BACKGROUND OF THE INVENTION

1. Field of the Invention

This invention relates to pumping apparatus for transporting fluids from a well formation to the earth's surface. More particularly, embodiments of the invention pertain to a rod pump which can be pulled in a collapsed position.

2. Description of the Related Art

Many hydrocarbon wells are unable to produce at commercially viable levels without assistance in lifting formation fluids to the earth's surface. In some instances, high fluid viscosity inhibits fluid flow to the surface. More commonly, formation pressure is inadequate to drive fluids upward in the wellbore. In the case of deeper wells, extraordinary hydrostatic head acts downwardly against the formation, thereby inhibiting the unassisted flow of production fluid to the surface.

A common approach for urging production fluids to the surface includes the use of a mechanically actuated, positive displacement pump. Mechanically actuated pumps are sometimes referred to as “sucker rod” pumps because of the reciprocal movement of the pump necessary for positive displacement is induced through reciprocal movement of a string of sucker rods above the pump from the surface.
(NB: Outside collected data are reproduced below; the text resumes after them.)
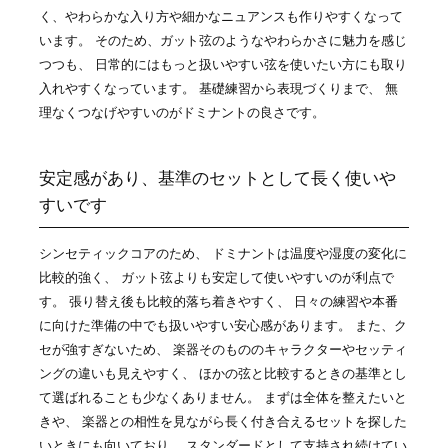
く、やわらかな入り方や細かなニュアンスも作りやすくなって
います。 そのため、ガット弦のようなやわらかさに魅力を感じ
つつも、 日常的にはもっと扱いやすい弦を使いたい方にも取り
入れやすくなっています。 基礎練習から表現づくりまで、 無
理なくつなげやすいのがドミナントの良さです。
安定感があり、基準のセットとして長く使いや
すいです
シンセティックコアのため、 ドミナントは温度や湿度の変化に
比較的強く、 ガット弦よりも安定して使いやすいのが利点で
す。 張り替え後も比較的落ち着きやすく、 日々の練習や本番
に向けた準備の中でも扱いやすい安心感があります。 また、ク
セが強すぎないため、 楽器そのもののキャラクターやセッティ
ングの違いも見えやすく、 ほかの弦と比較するときの基準とし
て選ばれることも少なくありません。 まずは全体を整えたいと
きや、 楽器との相性を見ながら長く付き合えるセットを探した
いときにも向いており、 スタンダードとして支持され続けてい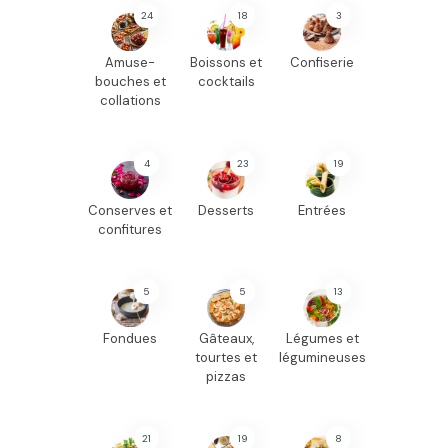
24
18
3
Amuse-
Boissons et
Confiserie
bouches et
cocktails
collations
4
23
19
Conserves et
Desserts
Entrées
confitures
5
5
13
Fondues
Gâteaux,
Légumes et
tourtes et
légumineuses
pizzas
21
19
8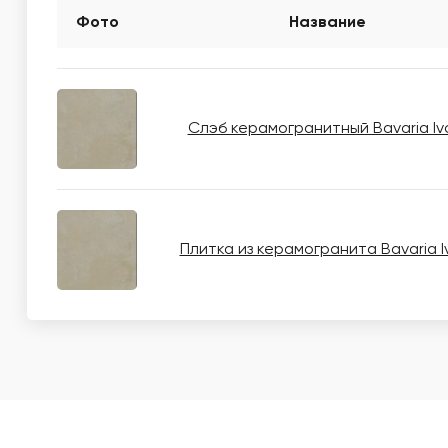
Фото
Название
Слэб керамогранитный Bavaria Iv
Плитка из керамогранита Bavaria I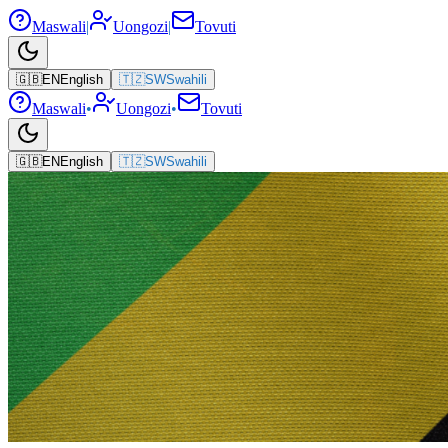
Maswali
|
Uongozi
|
Tovuti
🇬🇧
EN
English
🇹🇿
SW
Swahili
Maswali
•
Uongozi
•
Tovuti
🇬🇧
EN
English
🇹🇿
SW
Swahili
A sucker rod pumping installation consists of a positive displacement pump disposed within the lower portion of the production tubing. The installation includes a piston which is moved in linear translation within the tubing by means of steel or fiberglass sucker rods. Linear movement of the sucker rods is typically imparted from the surface by a rocker-type structure. The rocker-type structure serves to alternately raise and lower the sucker rods, thereby imparting reciprocating movement to the piston within the pump downhole.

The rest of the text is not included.